Eleven days later, the authorities notified Yu’s family members to come to Qinghe Emergency Center where they found him dead, although they say he had been in good health before his detention.

Pointing to the obstacles imposed by the Chinese authorities before journalists seeking to investigate such cases ahead of the games, a (London) Times reporter received the following response when asking a member of Yu’s band to confirm if he had been killed: “It is not suitable to answer this question. As you know, if I answer it I will be in trouble.”

“Long Term” Implications

As for Yu’s wife Xu Na, she remains in custody and is awaiting sentencing. In April, her family was informed that she had been charged with “using a heretical organization to undermine implementation of the law,” a vague provision of the penal code commonly used to sentence Falun Gong adherents to prison for up to 12 years.

With such long sentences hanging over the heads of those detained and dozens already sentenced to labor camps for several years, a layer of complexity is added to the question of the relationship between the Olympic Games and the recent escalated repression.

The long terms imposed on practitioners suggest that in the case of Falun Gong, the Party’s interest is not only in preventing any form of protest or dissent, however peaceful it might be, from being voiced by Chinese citizens during the games. Rather, it would seem that the leadership has also decided to use the games as an occasion for furthering an eradication policy it has been pursuing since 1999–all the while avoiding international condemnation by attributing the crackdown to the needs of “Olympic security.”

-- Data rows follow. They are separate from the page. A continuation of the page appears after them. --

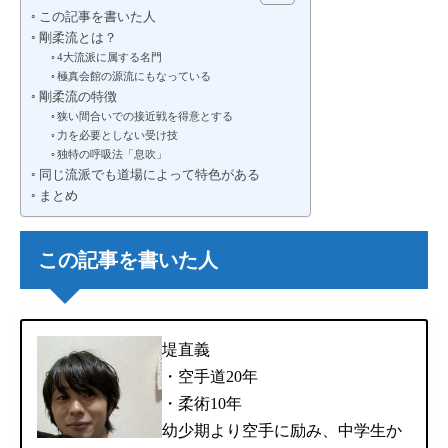
この記事を書いた人
剛柔流とは？
4大流派に属する名門
極真会館の源流にもなっている
剛柔流の特徴
狭い間合いでの接近戦を得意とする
力を必要としない受け技
独特の呼吸法「息吹」
同じ流派でも道場によって特色がある
まとめ
この記事を書いた人
堤直義
・空手道20年
・柔術10年
幼少期より空手に励み、中学生か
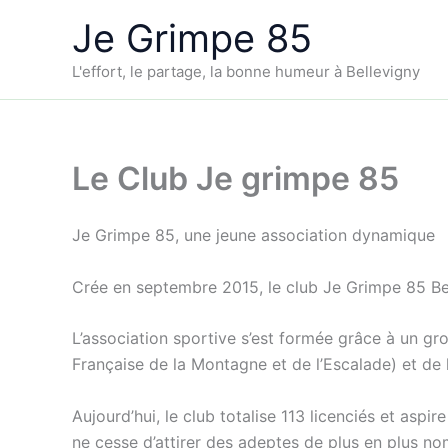
Aller
Je Grimpe 85
au
contenu
L'effort, le partage, la bonne humeur à Bellevigny
Le Club Je grimpe 85
Je Grimpe 85, une jeune association dynamique
Crée en septembre 2015, le club Je Grimpe 85 Bell
L’association sportive s’est formée grâce à un g
Française de la Montagne et de l’Escalade) et de l
Aujourd’hui, le club totalise 113 licenciés et aspi
ne cesse d’attirer des adeptes de plus en plus nom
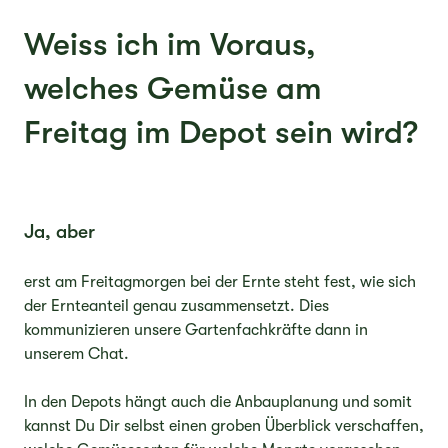
Weiss ich im Voraus,
welches Gemüse am
Freitag im Depot sein wird?
Ja, aber
erst am Freitagmorgen bei der Ernte steht fest, wie sich
der Ernteanteil genau zusammensetzt. Dies
kommunizieren unsere Gartenfachkräfte dann in
unserem Chat.
In den Depots hängt auch die Anbauplanung und somit
kannst Du Dir selbst einen groben Überblick verschaffen,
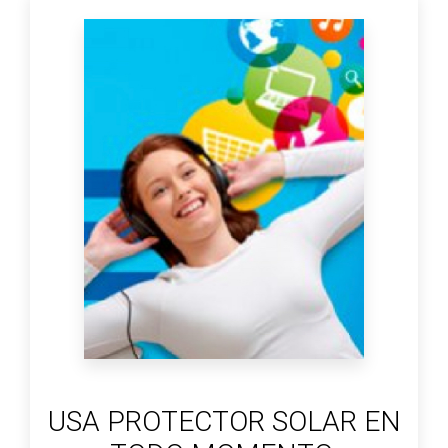
USA PROTECTOR SOLAR EN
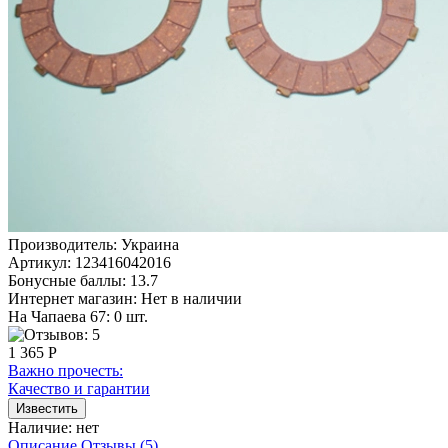
Производитель:
Украина
Артикул:
123416042016
Бонусные баллы:
13.7
Интернет магазин:
Нет в наличии
На Чапаева 67: 0 шт.
1 365 Р
Важно прочесть:
Качество и гарантии
Наличие:
нет
Описание
Отзывы (5)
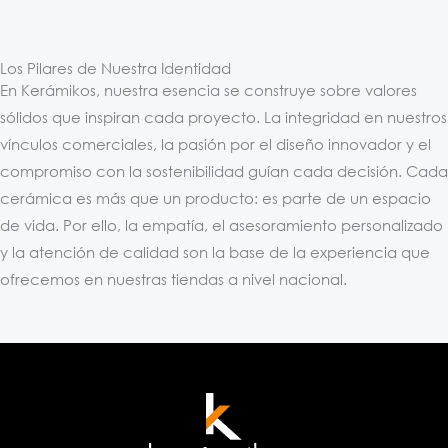
Los Pilares de Nuestra Identidad
En Kerámikos, nuestra esencia se construye sobre valores
sólidos que inspiran cada proyecto. La integridad en nuestros
vínculos comerciales, la pasión por el diseño innovador y el
compromiso con la sostenibilidad guían cada decisión. Cada
cerámica es más que un producto: es parte de un espacio
de vida. Por ello, la empatía, el asesoramiento personalizado
y la atención de calidad son la base de la experiencia que
ofrecemos en nuestras tiendas a nivel nacional.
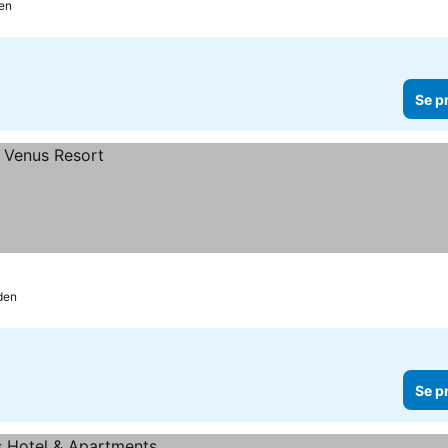
den
Se p
den
Se p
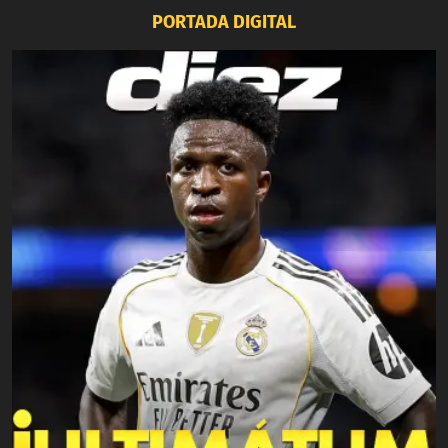
PORTADA DIGITAL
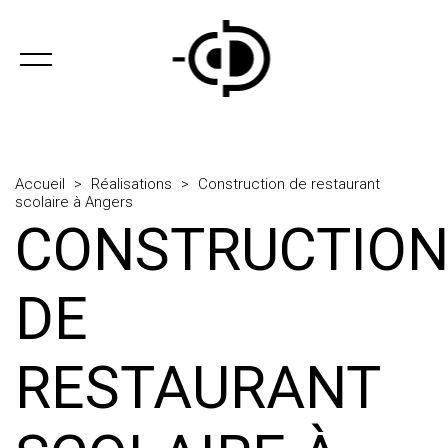
Accueil
>
Réalisations
>
Construction de restaurant
scolaire à Angers
CONSTRUCTIO
DE
RESTAURANT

As has been the case in the campaign against Falun Gong more generally, those arrested stem from diverse segments of society. They include professionals such as lawyers, accountants, and teachers, as well as peasants and retired workers. Significantly for adherents and their families, a number of those arrested have been forced to leave small children or elderly parents at home with no one to care for them.

More broadly–like petitioners and civil rights activists being detained– Falun Gong adherents have emerged as a central element of a growing grassroots movement of Chinese people becoming aware of their rights, protesting the regime’s brutality, and asking for greater freedom.

“The government has locked itself into a fictional account that the Chinese population has no interest in human rights and no criticism against the preparation of the Olympic Games,” Nicholas Bequelin, a Hong Kong-based researcher for Human Rights Watch told the Washington Post recently. “Since that’s not the reality and thousands are involved in human rights activities, they have to silence quite a few people.”

As explored in more detail in “Righteous Resistance” later in this magazine, one of the methods adherents have been using to raise awareness is the distribution of leaflets and homemade VCDs about Falun Gong and the persecution of fellow practitioners. In recent years, however, they have added into the mix copies of publications that address rights abuses more broadly, such as the Nine Commentaries on the Communist Party.

The arrest of thousands of people involved in such awareness raising activities is therefore a serious setback, not only for the Falun Gong community, but also for the Chinese people as a whole and for the country’s potential for moving towards a freer society.

But this pre-Olympic purge of Falun Gong does not only bear long term implications for the Chinese. It also leaves cause for reflection to the international community that chose to award the games to a regime like the Communist Party’s.

Given that the Party has used the Olympics as an excuse to further a persecutory campaign against thousands of its own people, should we perhaps be asking ourselves – what dangers might we be imposing on Chinese citizens by awarding an international event to this regime again in the future?